Up to the line containing "Identify the click", nothing is kept; from that line through the end of the data below, output every line exactly.

◆ ◆ ◆ ◆ ◆

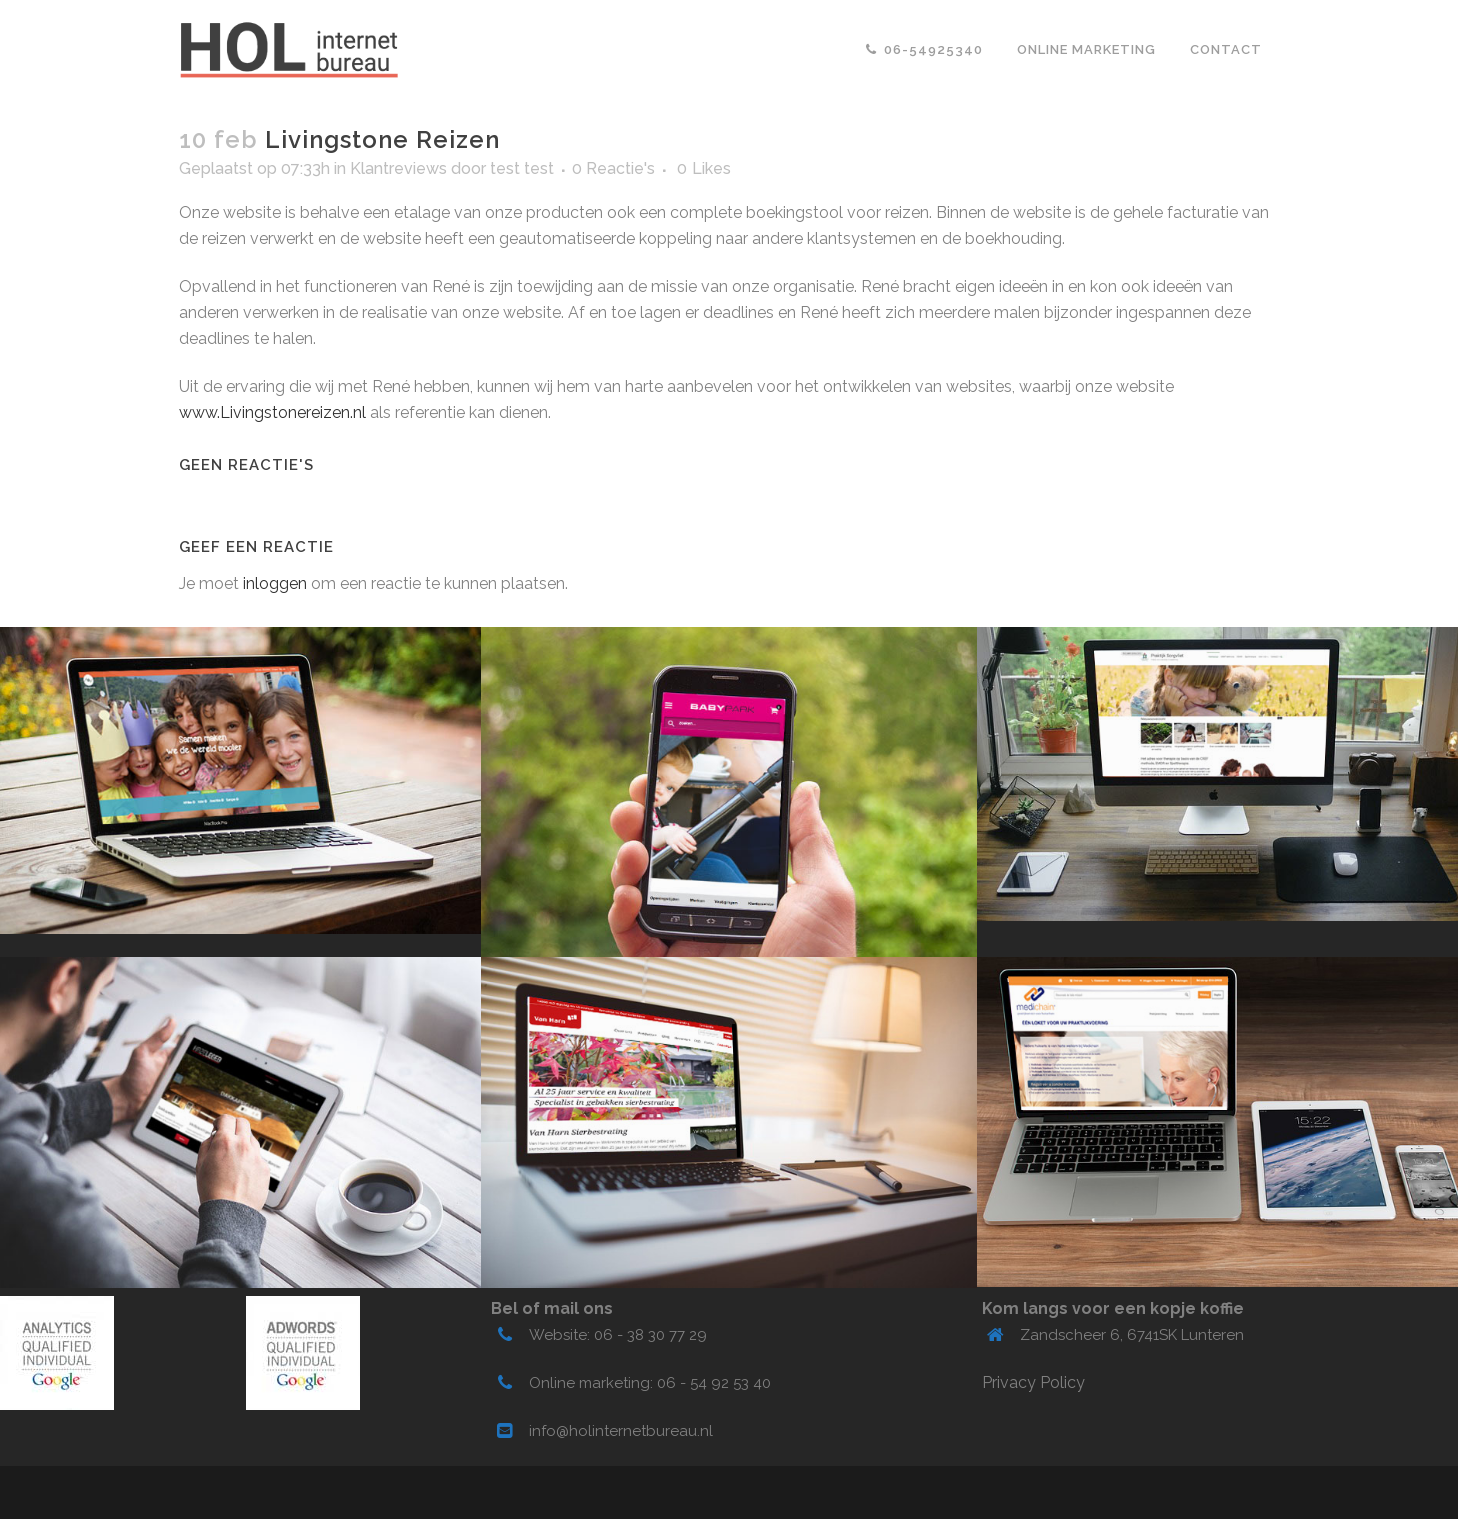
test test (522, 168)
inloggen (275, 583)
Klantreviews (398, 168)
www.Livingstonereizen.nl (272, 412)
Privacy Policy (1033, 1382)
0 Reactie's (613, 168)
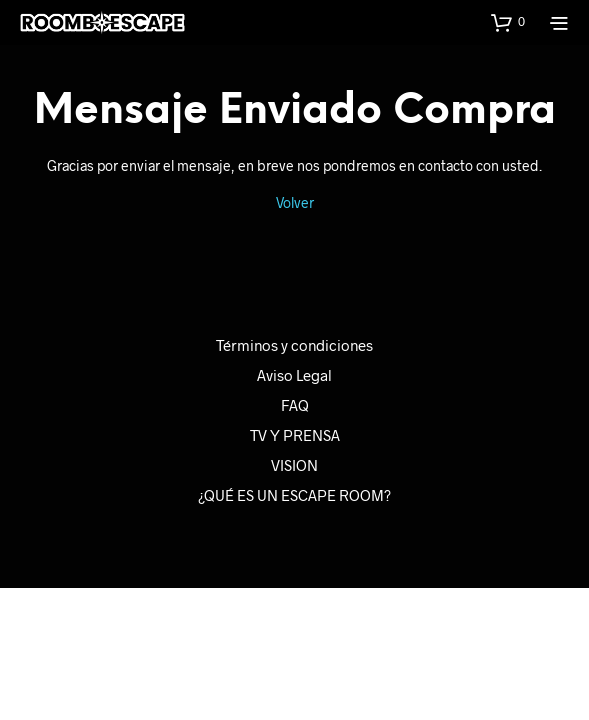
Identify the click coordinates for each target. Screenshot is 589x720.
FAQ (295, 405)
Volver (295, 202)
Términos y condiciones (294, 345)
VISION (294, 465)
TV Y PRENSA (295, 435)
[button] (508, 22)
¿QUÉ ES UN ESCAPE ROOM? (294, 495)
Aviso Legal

◆ ◆ ◆ ◆ ◆

**Exercise result**
Identify the click coordinates for each target. Screenshot is 589x720.
FAQ (295, 405)
Volver (295, 202)
Términos y condiciones (294, 345)
VISION (294, 465)
TV Y PRENSA (295, 435)
[button] (508, 22)
¿QUÉ ES UN ESCAPE ROOM? (294, 495)
Aviso Legal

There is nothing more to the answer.